The size of the kernel matrix is a hyperparameter.

Q&A:

1. Kernel size is mainstream 3x3, up to 5x5. The field of perception is not as big as it is better. Finally, although we can see the whole picture, like why deep learning is more than wide learning, we do less with large nucleus and more with small nucleus, which is the same workload, but a smaller field of vision is better.

Superparameters for convolution layer controlling output size: fill and step

Fill: You can control how much the output shape is reduced

Step: output shape can be reduced by multiples

Fill: Add additional rows or columns around the input

Fill is often used to keep the output the same size as the input

Step: refers to the step length of the sliding row/column, the height and width can be different

Step calculation:

Q&A:

1. Generally speaking, filling makes the output and input unchanged because it is easier to calculate, otherwise you need to keep thinking about the relationship between input and output changes.

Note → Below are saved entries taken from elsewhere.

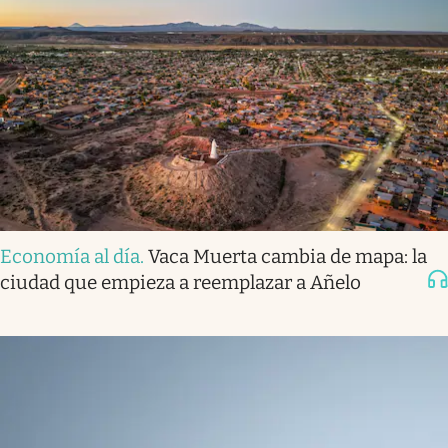
Economía al día
.
Vaca Muerta cambia de mapa: la
ciudad que empieza a reemplazar a Añelo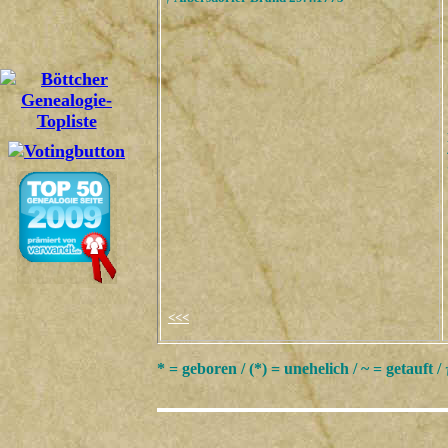
<<<
* = geboren / (*) = unehelich / ~ = getauft /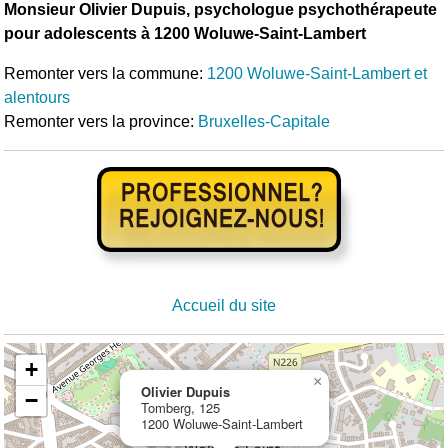
Monsieur Olivier Dupuis, psychologue psychothérapeute
pour adolescents à 1200 Woluwe-Saint-Lambert
Remonter vers la commune:
1200 Woluwe-Saint-Lambert et
alentours
Remonter vers la province:
Bruxelles-Capitale
Accueil du site
+
×
Olivier Dupuis
−
Tomberg, 125
1200 Woluwe-Saint-Lambert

2. Generally speaking, steps are often equal to 1 unless the amount of calculation is significantly too large;

3. The length of the convolution edge is usually odd, because filling is more convenient and symmetrical. But the effect is that parity is almost there.

4. Machine learning is essentially information filtering, information compression, our information has always been lost, as long as it is in operation, it is losing information. We just zoom in on the features we're interested in while compressing.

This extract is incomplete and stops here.